Thom Yorke and Mark Pritchard first crossed paths in 2012, after Radiohead, on an evening off tour in Sydney, turned as much as the dextrous producer’s pageant set. The 2 of them chatted over dinner in a gathering that Pritchard, maybe surprisingly, portrays as a superbly informal affair. On the precise is an inscrutable titan of art-rock, presumably capturing daggers across the room whereas cryptically consuming a salad. On the left is the bespectacled interloper with extra manufacturing aliases than anybody can depend, propounding a hare-brained scheme to get collectively and rustle up some tunes.
However vacationers of the dance underground represented mythic figures to Yorke. By 2012, he was already a number of years right into a self-imposed life sentence of atonement for his half in a few of the best rock music ever made. Cult issues like Hyperlink and Reload—Pritchard’s sprawling constellation within the prolonged Warp universe—had way back bewitched the singer, a person who nonetheless appears personally affronted that Radiohead are extra well-liked than LFO. So “yeah, yeah,” Yorke informed him. “Simply ship me no matter you need.”
Almost a decade later they began work on Tall Tales. By then, Pritchard had launched the scenic 2016 album Underneath the Solar—that includes his first collaboration with Yorke—and developed from a fiendish dance stylist right into a mellow elder statesman. Throughout pandemic lockdowns, Yorke took a trove of Pritchard instrumentals and gave them hell, shuffling synths and disembowelling basslines earlier than sending all of it again for overview. Perhaps it was lockdown fever, however Yorke noticed a chance to take some unusual vocal turns—the croaks, chirrups, siren songs, and sneering monologues of a voice perpetually lashing out at its inconvenient magnificence. An opportunity, in brief, for 2 critical musicians to limber up and have enjoyable.

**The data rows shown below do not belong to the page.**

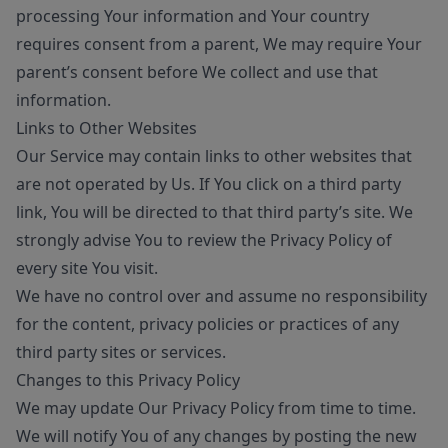
processing Your information and Your country
requires consent from a parent, We may require Your
parent’s consent before We collect and use that
information.
Links to Other Websites
Our Service may contain links to other websites that
are not operated by Us. If You click on a third party
link, You will be directed to that third party’s site. We
strongly advise You to review the Privacy Policy of
every site You visit.
We have no control over and assume no responsibility
for the content, privacy policies or practices of any
third party sites or services.
Changes to this Privacy Policy
We may update Our Privacy Policy from time to time.
We will notify You of any changes by posting the new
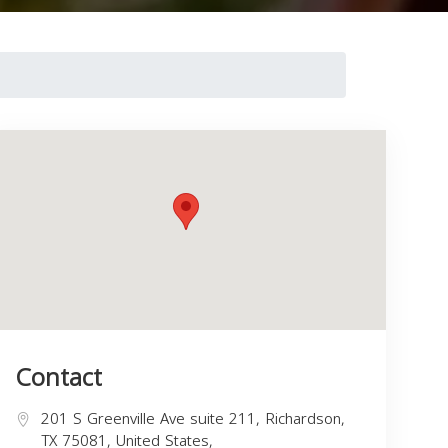
Contact
201 S Greenville Ave suite 211, Richardson,
TX 75081, United States,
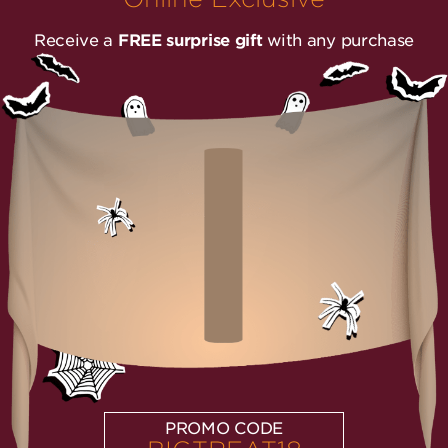
Receive a
FREE surprise gift
with any purchase
PROMO CODE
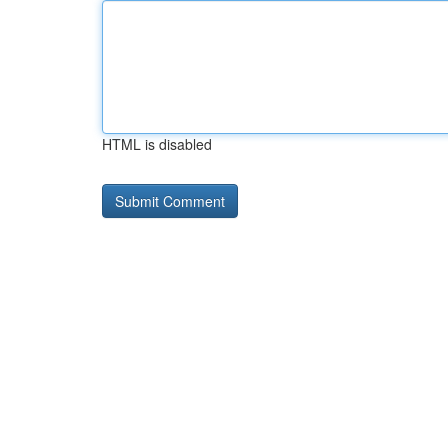
HTML is disabled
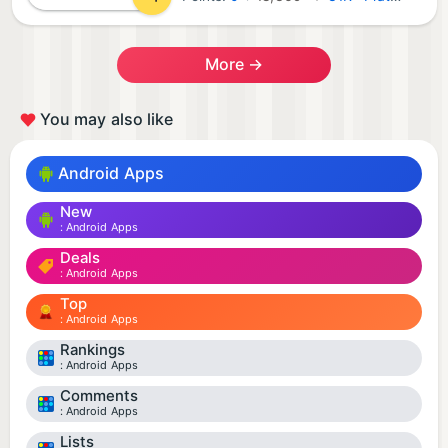
More →
You may also like
Android Apps
New
Android Apps
Deals
Android Apps
Top
Android Apps
Rankings
Android Apps
Comments
Android Apps
Lists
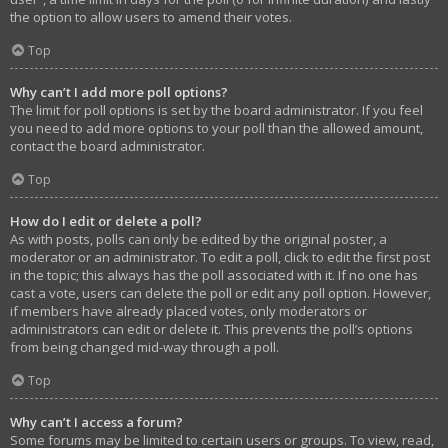
the option to allow users to amend their votes.
Top
Why can’t I add more poll options?
The limit for poll options is set by the board administrator. If you feel
you need to add more options to your poll than the allowed amount,
contact the board administrator.
Top
How do I edit or delete a poll?
As with posts, polls can only be edited by the original poster, a
moderator or an administrator. To edit a poll, click to edit the first post
in the topic; this always has the poll associated with it. If no one has
cast a vote, users can delete the poll or edit any poll option. However,
if members have already placed votes, only moderators or
administrators can edit or delete it. This prevents the poll’s options
from being changed mid-way through a poll.
Top
Why can’t I access a forum?
Some forums may be limited to certain users or groups. To view, read,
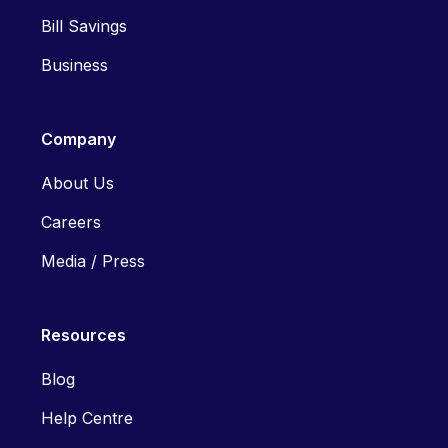
Bill Savings
Business
Company
About Us
Careers
Media / Press
Resources
Blog
Help Centre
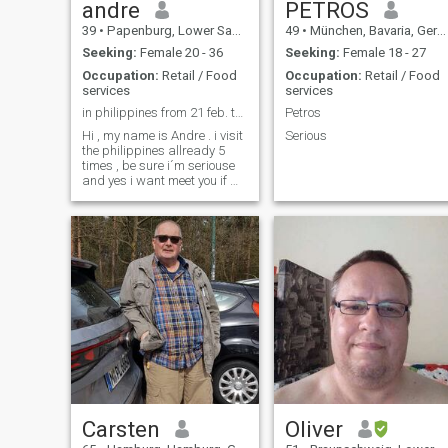
andre
PETROS
39
•
Papenburg, Lower Saxony, Germany
49
•
München, Bavaria, Germany
Seeking:
Female 20 - 36
Seeking:
Female 18 - 27
Occupation:
Retail / Food
Occupation:
Retail / Food
services
services
in philippines from 21 feb. to 4 march
Petros
Hi , my name is Andre . i visit
Serious
the philippines allready 5
times , be sure i´m seriouse
and yes i want meet you if we
talk and understand good ,
I'm looking for meet in real
and not for fun . I HAVE KIDS
TOO ; THATS WHY I LIKE A
WOMAN WHO HAS KIDS !
Carsten
Oliver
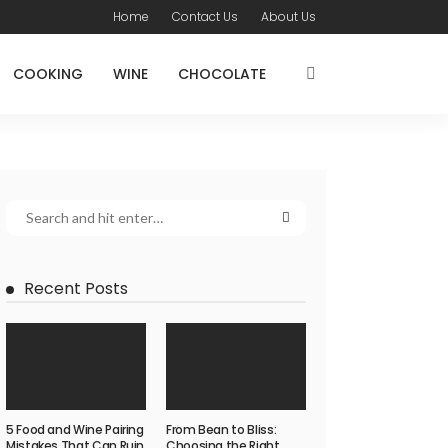
Home
Contact Us
About Us
COOKING
WINE
CHOCOLATE
Recent Posts
5 Food and Wine Pairing
From Bean to Bliss:
Mistakes That Can Ruin
Choosing the Right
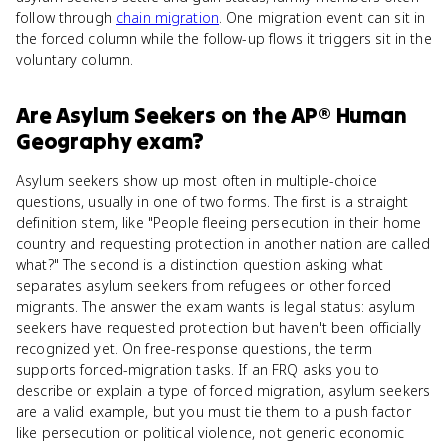
follow through
chain migration
. One migration event can sit in
the forced column while the follow-up flows it triggers sit in the
voluntary column.
Are
Asylum Seekers
on the
AP® Human
Geography
exam?
Asylum seekers show up most often in multiple-choice
questions, usually in one of two forms. The first is a straight
definition stem, like "People fleeing persecution in their home
country and requesting protection in another nation are called
what?" The second is a distinction question asking what
separates asylum seekers from refugees or other forced
migrants. The answer the exam wants is legal status: asylum
seekers have requested protection but haven't been officially
recognized yet. On free-response questions, the term
supports forced-migration tasks. If an FRQ asks you to
describe or explain a type of forced migration, asylum seekers
are a valid example, but you must tie them to a push factor
like persecution or political violence, not generic economic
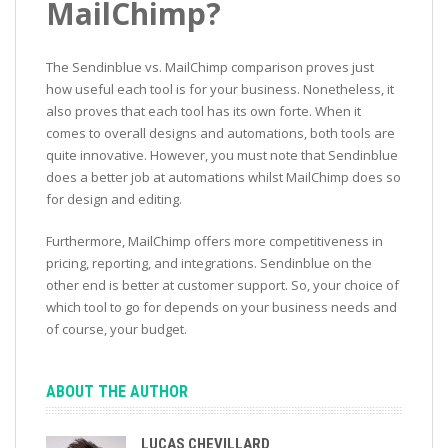
MailChimp?
The Sendinblue vs. MailChimp comparison proves just
how useful each tool is for your business. Nonetheless, it
also proves that each tool has its own forte. When it
comes to overall designs and automations, both tools are
quite innovative. However, you must note that Sendinblue
does a better job at automations whilst MailChimp does so
for design and editing.
Furthermore, MailChimp offers more competitiveness in
pricing, reporting, and integrations. Sendinblue on the
other end is better at customer support. So, your choice of
which tool to go for depends on your business needs and
of course, your budget.
ABOUT THE AUTHOR
LUCAS CHEVILLARD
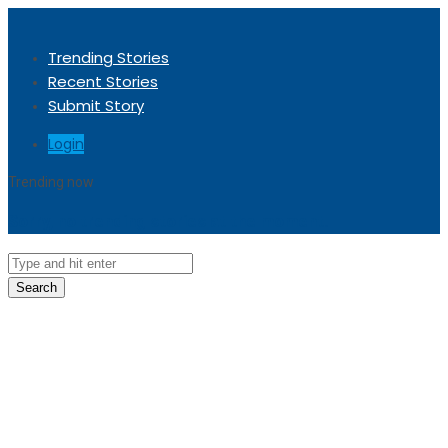
Trending Stories
Recent Stories
Submit Story
Login
Trending now
Sorry, no trending stories at the moment.
Search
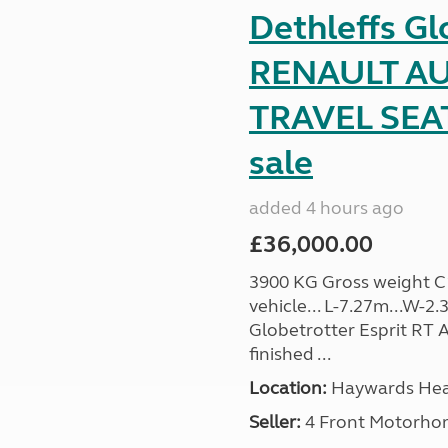
Dethleffs Gl
RENAULT AU
TRAVEL SEA
sale
added 4 hours ago
£36,000.00
3900 KG Gross weight C1 
vehicle... L-7.27m...W-2.
Globetrotter Esprit RT A
finished ...
Location:
Haywards Heat
Seller:
4 Front Motorho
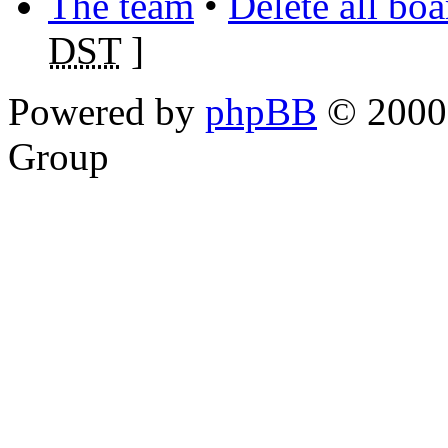
The team
•
Delete all bo
DST
]
Powered by
phpBB
© 2000,
Group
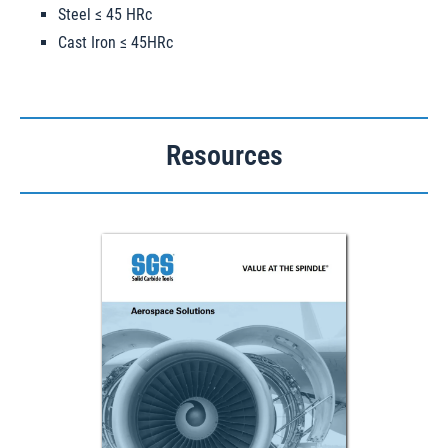
Steel ≤ 45 HRc
Cast Iron ≤ 45HRc
Resources
Download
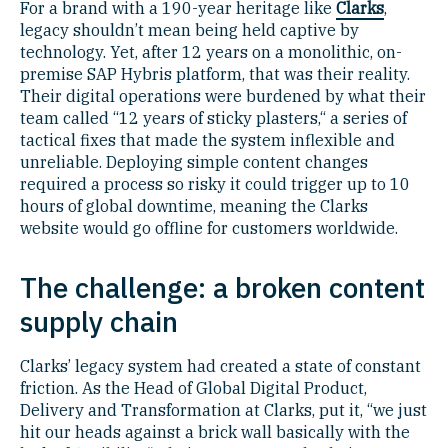
For a brand with a 190-year heritage like
Clarks
,
legacy shouldn’t mean being held captive by
technology. Yet, after 12 years on a monolithic, on-
premise SAP Hybris platform, that was their reality.
Their digital operations were burdened by what their
team called “12 years of sticky plasters,“ a series of
tactical fixes that made the system inflexible and
unreliable. Deploying simple content changes
required a process so risky it could trigger up to 10
hours of global downtime, meaning the Clarks
website would go offline for customers worldwide.
The challenge: a broken content
supply chain
Clarks’ legacy system had created a state of constant
friction. As the Head of Global Digital Product,
Delivery and Transformation at Clarks, put it, “we just
hit our heads against a brick wall basically with the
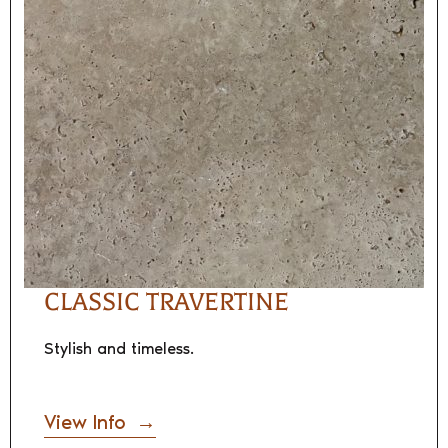
CLASSIC TRAVERTINE
Stylish and timeless.
View Info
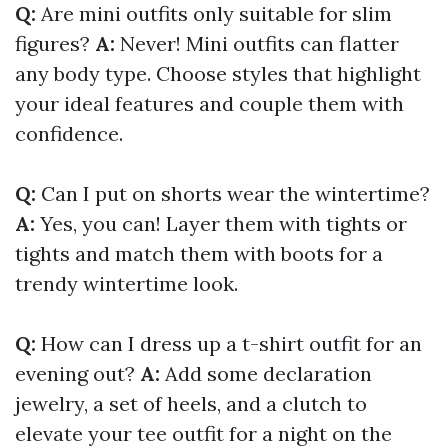
Q:
Are mini outfits only suitable for slim
figures?
A:
Never! Mini outfits can flatter
any body type. Choose styles that highlight
your ideal features and couple them with
confidence.
Q:
Can I put on shorts wear the wintertime?
A:
Yes, you can! Layer them with tights or
tights and match them with boots for a
trendy wintertime look.
Q:
How can I dress up a t-shirt outfit for an
evening out?
A:
Add some declaration
jewelry, a set of heels, and a clutch to
elevate your tee outfit for a night on the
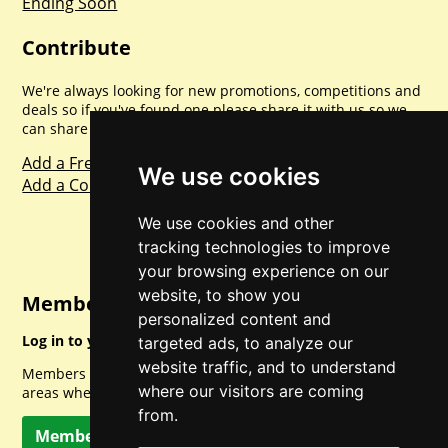
Ending Soon
Contribute
We're always looking for new promotions, competitions and
deals so if you've found one please share it with us so we
can share with everyone else. Sharing is caring.
Add a Freebie
We use cookies
Add a Competition
We use cookies and other
tracking technologies to improve
your browsing experience on our
website, to show you
Member Login
personalized content and
Log in to your account for full access.
targeted ads, to analyze our
website traffic, and to understand
Members can access a load of other special features and
where our visitors are coming
areas when logged in.
from.
Member Log In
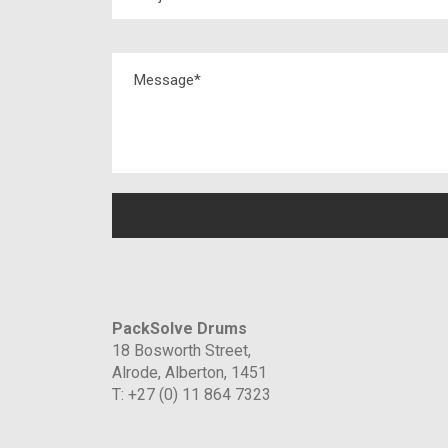
PackSolve Drums
18 Bosworth Street,
Alrode, Alberton, 1451
T: +27 (0) 11 864 7323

And that’s precisely what transpires on roughly half of Tall Tales. “The White Cliffs” takes a cosmic journey to the darkish aspect of Air’s Moon Safari; “The Males Who Dance in Stag’s Heads” is Pleasure Division’s “Environment” dreaming of a medieval people ballad, Yorke’s narrator a mystic Lou Reed. “The Spirit” is a bolt of silvery pleasure, keyboard pulse and vocal line in rapturous concord, life-loving lyrics spiked with solely a touch of irony: “I want you effectively/Pray for peace/A magic spell that sends you all to sleep.”
“The Spirit” steals the present on monitor six, and the album might most likely have began there. Yorke and Pritchard tinkered away on Tall Tales for some three years, which isn’t readily obvious within the sequencing or modifying. Eight-minute opener “A Pretend in a Faker’s World” is alluring however impenetrable, a union of outros asserting its proper to type a tune. When the ambient paean of “Ice Shelf” follows, you assume: Here’s a darkish, grim file. “Bugging Out Once more” higher displays the playfulness to return, however by the clunky “Again within the Recreation,” the duo’s mothballed productions really feel laborious, faintly paying homage to that awkward interval when Damon Albarn was composing Gorillaz songs on his iPad.